Reading the javadoc of BufferStrategy regarding blitting, and reading the source of Component.BltBufferStrategy, I can't help being a bit puzzled:

Why would one want the buffers (assuming more than 2) "copied, or blitted forward in a chain"? This obviously requires as many copy-actions as there are buffers on every .show() invocation.

Wouldn't it be better to, in effect, keep two integers: one which points to the "show buffer" and one that points to the "draw buffer"? Upon .show(), the current draw one becomes the show, and one picks a new available draw. Of course, one just keeps one integer, and the current draw is always the one directly behind the current show.

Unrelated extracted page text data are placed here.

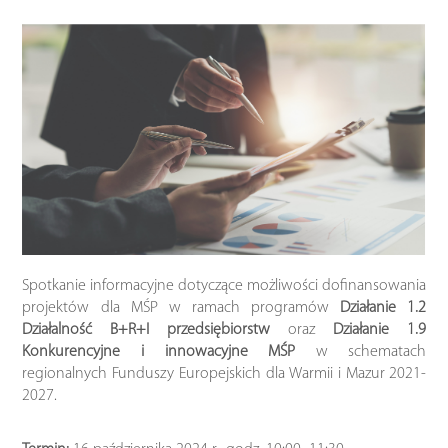
Spotkanie informacyjne dotyczące możliwości dofinansowania
projektów dla MŚP w ramach programów
Działanie 1.2
Działalność B+R+I przedsiębiorstw
oraz
Działanie 1.9
Konkurencyjne i innowacyjne MŚP
w schematach
regionalnych Funduszy Europejskich dla Warmii i Mazur 2021-
2027.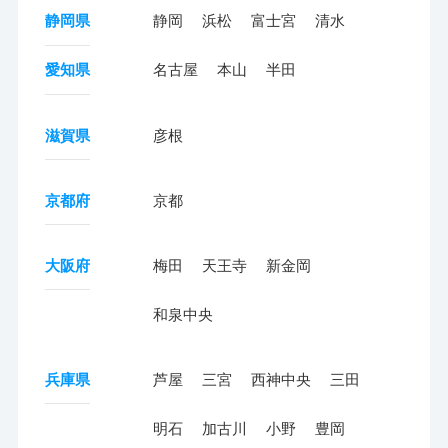
静岡県
静岡
浜松
富士宮
清水
愛知県
名古屋
本山
半田
滋賀県
彦根
京都府
京都
大阪府
梅田
天王寺
新金岡
和泉中央
兵庫県
芦屋
三宮
西神中央
三田
明石
加古川
小野
豊岡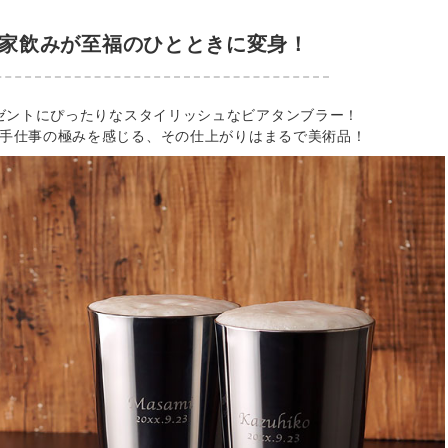
家飲みが至福のひとときに変身！
ゼントにぴったりなスタイリッシュなビアタンブラー！
手仕事の極みを感じる、その仕上がりはまるで美術品！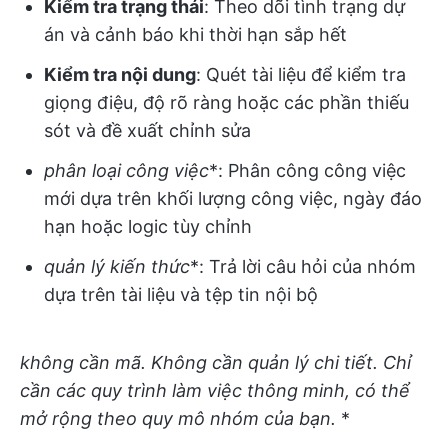
Kiểm tra trạng thái
: Theo dõi tình trạng dự
án và cảnh báo khi thời hạn sắp hết
Kiểm tra nội dung
: Quét tài liệu để kiểm tra
giọng điệu, độ rõ ràng hoặc các phần thiếu
sót và đề xuất chỉnh sửa
phân loại công việc
*: Phân công công việc
mới dựa trên khối lượng công việc, ngày đáo
hạn hoặc logic tùy chỉnh
quản lý kiến thức
*: Trả lời câu hỏi của nhóm
dựa trên tài liệu và tệp tin nội bộ
không cần mã. Không cần quản lý chi tiết. Chỉ
cần các quy trình làm việc thông minh, có thể
mở rộng theo quy mô nhóm của bạn.
*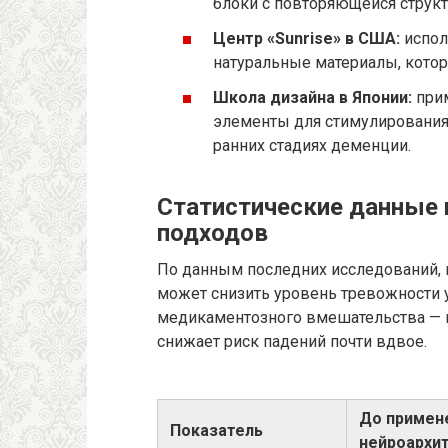
блоки с повторяющейся структу
Центр «Sunrise» в США:
испол
натуральные материалы, котор
Школа дизайна в Японии:
прим
элементы для стимулирования 
ранних стадиях деменции.
Статистические данные 
подходов
По данным последних исследований, 
может снизить уровень тревожности 
медикаментозного вмешательства — н
снижает риск падений почти вдвое.
До примен
Показатель
нейроархи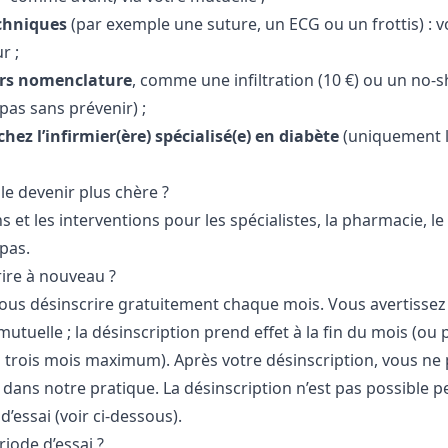
echniques
(par exemple une suture, un ECG ou un frottis) : 
r ;
ors nomenclature
, comme une infiltration (10 €) ou un no-s
pas sans prévenir) ;
hez l’infirmier(ère) spécialisé(e) en diabète
(uniquement l
le devenir plus chère ?
s et les interventions pour les spécialistes, la pharmacie, le
pas.
rire à nouveau ?
ous désinscrire gratuitement chaque mois. Vous avertissez
utuelle ; la désinscription prend effet à la fin du mois (ou 
’à trois mois maximum). Après votre désinscription, vous ne
 dans notre pratique. La désinscription n’est pas possible 
d’essai (voir ci-dessous).
riode d’essai ?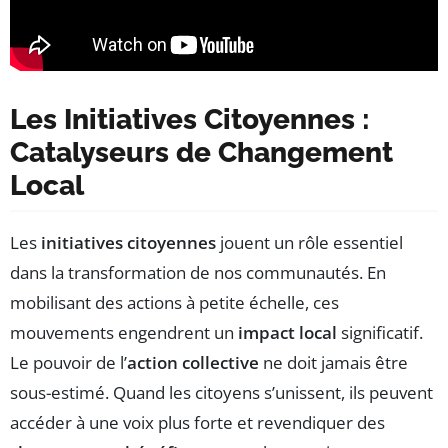
Les Initiatives Citoyennes :
Catalyseurs de Changement
Local
Les
initiatives citoyennes
jouent un rôle essentiel
dans la transformation de nos communautés. En
mobilisant des actions à petite échelle, ces
mouvements engendrent un
impact local
significatif.
Le pouvoir de l’
action collective
ne doit jamais être
sous-estimé. Quand les citoyens s’unissent, ils peuvent
accéder à une voix plus forte et revendiquer des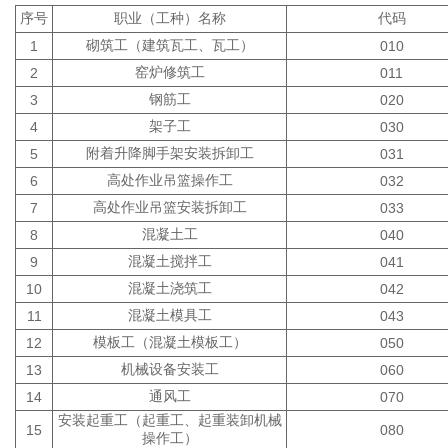
序号
职业（工种）名称
代码
砌筑工（建筑瓦工、瓦工）
1
010
窑炉修筑工
2
011
钢筋工
3
020
架子工
4
030
附着升降脚手架安装拆卸工
5
031
高处作业吊篮操作工
6
032
高处作业吊篮安装拆卸工
7
033
混凝土工
8
040
混凝土搅拌工
9
041
混凝土浇筑工
10
042
混凝土模具工
11
043
模板工（混凝土模板工）
12
050
机械设备安装工
13
060
通风工
14
070
安装起重工（起重工、起重装卸机械
15
080
操作工）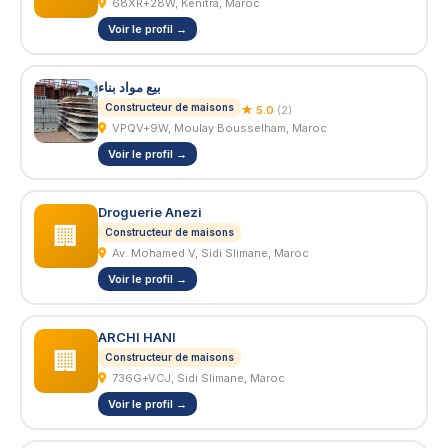
68XR+28W, Kénitra, Maroc
Voir le profil →
بيع مواد بناء
Constructeur de maisons
★ 5.0
(2)
VPQV+9W, Moulay Bousselham, Maroc
Voir le profil →
Droguerie Anezi
🏢
Constructeur de maisons
Av. Mohamed V, Sidi Slimane, Maroc
Voir le profil →
ARCHI HANI
🏢
Constructeur de maisons
736G+VCJ, Sidi Slimane, Maroc
Voir le profil →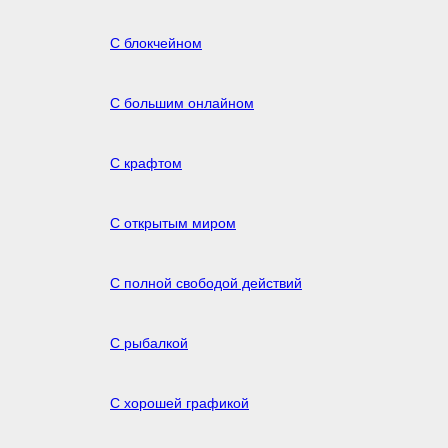
С блокчейном
С большим онлайном
С крафтом
С открытым миром
С полной свободой действий
С рыбалкой
С хорошей графикой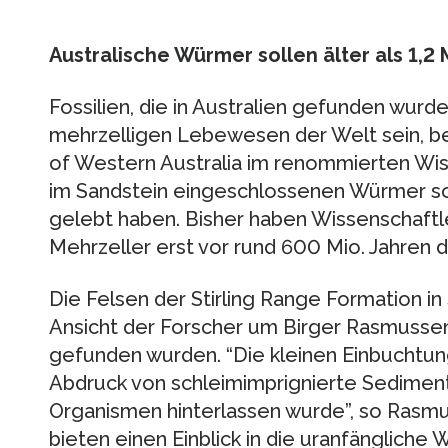
Australische Würmer sollen älter als 1,2 
Fossilien, die in Australien gefunden wurde
mehrzelligen Lebewesen der Welt sein, be
of Western Australia im renommierten Wi
im Sandstein eingeschlossenen Würmer soll
gelebt haben. Bisher haben Wissenschaft
Mehrzeller erst vor rund 600 Mio. Jahren 
Die Felsen der Stirling Range Formation i
Ansicht der Forscher um Birger Rasmusse
gefunden wurden. “Die kleinen Einbuchtun
Abdruck von schleimimprignierte Sediment
Organismen hinterlassen wurde”, so Rasm
bieten einen Einblick in die uranfängliche 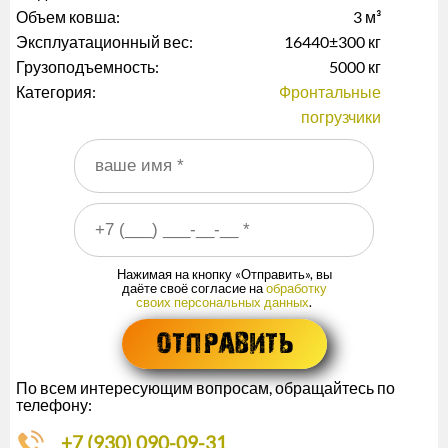
Объем ковша:
3 м³
Эксплуатационный вес:
16440±300 кг
Грузоподъемность:
5000 кг
Категория:
Фронтальные
погрузчики
Ваше имя
*
Ваш номер телефона
*
Нажимая на кнопку «Отправить», вы
даёте своё согласие на
обработку
своих персональных данных
.
По всем интересующим вопросам, обращайтесь по
телефону:
+7 (930) 090-09-31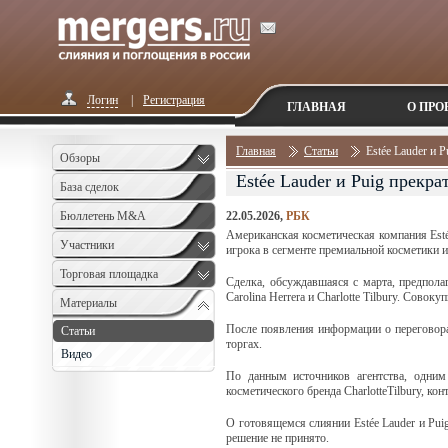
Логин
|
Регистрация
ГЛАВНАЯ
О ПРО
Главная
Статьи
Estée Lauder и 
Обзоры
Estée Lauder и Puig прекр
База сделок
Бюллетень M&A
22.05.2026,
РБК
Американская косметическая компания Esté
Monthly
Участники
игрока в сегменте премиальной косметики и 
Торговая площадка
Сделка, обсуждавшаяся с марта, предпола
Carolina Herrera и Charlotte Tilbury. Сово
Материалы
После появления информации о переговора
Статьи
торгах.
Видео
По данным источников агентства, одним
косметического бренда CharlotteTilbury, ко
О готовящемся слиянии Estée Lauder и Puig
решение не принято.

However, unless there are some internal magic involved with the BltBufferStrategy, it seems meaningless to have more than one backbuffer at any rate. This is because the drawing of the backbuffer into the frontbuffer seems to be synchronous, and hence as show() returns, one could just start drawing into the same backbuffer again. I can't seem to being able to construct a reason for having more than one backbuffer unless it is because one then can have one buffer that is being shown, one (or possibly several) that are ready to be shown at next retrace, and one that is being drawn into. So, if there is no asyncronousness, which typically would be waiting for the retrace (vsync) before flipping or blitting, there should be no need for more than one backbuffer?

(As an aside, I think BltBufferStrategy should rather have been called CopyBufferStrategy, but I guess that's somewhat subjective.)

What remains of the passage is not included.